→ **Task description**
Even where a record seems odd, copy it exactly as it appears below.

[Records shown Boundary: Start]

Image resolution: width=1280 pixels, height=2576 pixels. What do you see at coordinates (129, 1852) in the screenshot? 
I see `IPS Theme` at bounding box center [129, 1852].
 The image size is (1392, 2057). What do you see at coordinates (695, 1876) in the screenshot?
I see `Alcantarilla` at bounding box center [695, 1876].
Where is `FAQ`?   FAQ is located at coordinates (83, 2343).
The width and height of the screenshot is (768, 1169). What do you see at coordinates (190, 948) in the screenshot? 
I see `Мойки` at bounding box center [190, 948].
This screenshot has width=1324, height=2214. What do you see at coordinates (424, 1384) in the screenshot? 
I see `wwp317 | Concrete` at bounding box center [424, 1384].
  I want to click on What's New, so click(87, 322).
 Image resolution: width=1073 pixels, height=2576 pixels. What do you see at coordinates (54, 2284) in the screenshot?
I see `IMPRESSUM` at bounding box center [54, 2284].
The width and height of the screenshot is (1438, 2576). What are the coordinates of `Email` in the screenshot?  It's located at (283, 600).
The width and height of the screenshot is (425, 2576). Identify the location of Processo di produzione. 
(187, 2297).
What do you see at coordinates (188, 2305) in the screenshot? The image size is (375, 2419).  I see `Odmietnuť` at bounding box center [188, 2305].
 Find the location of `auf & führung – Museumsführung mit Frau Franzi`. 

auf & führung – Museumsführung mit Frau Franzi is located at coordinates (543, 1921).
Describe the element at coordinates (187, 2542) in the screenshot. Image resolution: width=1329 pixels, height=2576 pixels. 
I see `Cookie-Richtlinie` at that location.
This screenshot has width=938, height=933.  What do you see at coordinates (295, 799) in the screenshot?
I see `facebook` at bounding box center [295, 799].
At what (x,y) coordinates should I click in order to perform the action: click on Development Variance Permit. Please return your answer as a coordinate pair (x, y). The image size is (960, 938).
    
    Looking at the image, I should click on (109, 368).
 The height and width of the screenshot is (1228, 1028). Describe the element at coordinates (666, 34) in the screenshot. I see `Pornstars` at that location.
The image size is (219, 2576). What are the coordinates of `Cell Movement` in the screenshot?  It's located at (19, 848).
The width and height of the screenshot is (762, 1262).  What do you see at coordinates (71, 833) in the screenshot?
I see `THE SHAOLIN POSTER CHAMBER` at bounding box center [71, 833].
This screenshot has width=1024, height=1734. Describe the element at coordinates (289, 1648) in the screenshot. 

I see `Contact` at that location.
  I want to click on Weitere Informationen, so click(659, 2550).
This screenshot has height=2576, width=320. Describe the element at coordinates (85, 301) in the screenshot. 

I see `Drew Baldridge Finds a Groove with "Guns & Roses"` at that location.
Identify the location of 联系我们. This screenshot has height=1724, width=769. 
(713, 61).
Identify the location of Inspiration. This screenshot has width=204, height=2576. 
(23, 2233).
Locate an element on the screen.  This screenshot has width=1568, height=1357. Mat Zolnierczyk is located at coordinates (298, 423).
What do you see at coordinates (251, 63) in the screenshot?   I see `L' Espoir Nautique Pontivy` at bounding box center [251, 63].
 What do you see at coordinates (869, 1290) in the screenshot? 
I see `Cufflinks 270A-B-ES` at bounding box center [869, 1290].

[Records shown Boundary: End]

→ **Solution for this exercise**
Image resolution: width=1280 pixels, height=2576 pixels. What do you see at coordinates (129, 1852) in the screenshot? 
I see `IPS Theme` at bounding box center [129, 1852].
 The image size is (1392, 2057). What do you see at coordinates (695, 1876) in the screenshot?
I see `Alcantarilla` at bounding box center [695, 1876].
Where is `FAQ`?   FAQ is located at coordinates (83, 2343).
The width and height of the screenshot is (768, 1169). What do you see at coordinates (190, 948) in the screenshot? 
I see `Мойки` at bounding box center [190, 948].
This screenshot has width=1324, height=2214. What do you see at coordinates (424, 1384) in the screenshot? 
I see `wwp317 | Concrete` at bounding box center [424, 1384].
  I want to click on What's New, so click(87, 322).
 Image resolution: width=1073 pixels, height=2576 pixels. What do you see at coordinates (54, 2284) in the screenshot?
I see `IMPRESSUM` at bounding box center [54, 2284].
The width and height of the screenshot is (1438, 2576). What are the coordinates of `Email` in the screenshot?  It's located at (283, 600).
The width and height of the screenshot is (425, 2576). Identify the location of Processo di produzione. 
(187, 2297).
What do you see at coordinates (188, 2305) in the screenshot? The image size is (375, 2419).  I see `Odmietnuť` at bounding box center [188, 2305].
 Find the location of `auf & führung – Museumsführung mit Frau Franzi`. 

auf & führung – Museumsführung mit Frau Franzi is located at coordinates (543, 1921).
Describe the element at coordinates (187, 2542) in the screenshot. Image resolution: width=1329 pixels, height=2576 pixels. 
I see `Cookie-Richtlinie` at that location.
This screenshot has width=938, height=933.  What do you see at coordinates (295, 799) in the screenshot?
I see `facebook` at bounding box center [295, 799].
At what (x,y) coordinates should I click in order to perform the action: click on Development Variance Permit. Please return your answer as a coordinate pair (x, y). The image size is (960, 938).
    
    Looking at the image, I should click on (109, 368).
 The height and width of the screenshot is (1228, 1028). Describe the element at coordinates (666, 34) in the screenshot. I see `Pornstars` at that location.
The image size is (219, 2576). What are the coordinates of `Cell Movement` in the screenshot?  It's located at (19, 848).
The width and height of the screenshot is (762, 1262).  What do you see at coordinates (71, 833) in the screenshot?
I see `THE SHAOLIN POSTER CHAMBER` at bounding box center [71, 833].
This screenshot has width=1024, height=1734. Describe the element at coordinates (289, 1648) in the screenshot. 

I see `Contact` at that location.
  I want to click on Weitere Informationen, so click(659, 2550).
This screenshot has height=2576, width=320. Describe the element at coordinates (85, 301) in the screenshot. 

I see `Drew Baldridge Finds a Groove with "Guns & Roses"` at that location.
Identify the location of 联系我们. This screenshot has height=1724, width=769. 
(713, 61).
Identify the location of Inspiration. This screenshot has width=204, height=2576. 
(23, 2233).
Locate an element on the screen.  This screenshot has width=1568, height=1357. Mat Zolnierczyk is located at coordinates (298, 423).
What do you see at coordinates (251, 63) in the screenshot?   I see `L' Espoir Nautique Pontivy` at bounding box center [251, 63].
 What do you see at coordinates (869, 1290) in the screenshot? 
I see `Cufflinks 270A-B-ES` at bounding box center [869, 1290].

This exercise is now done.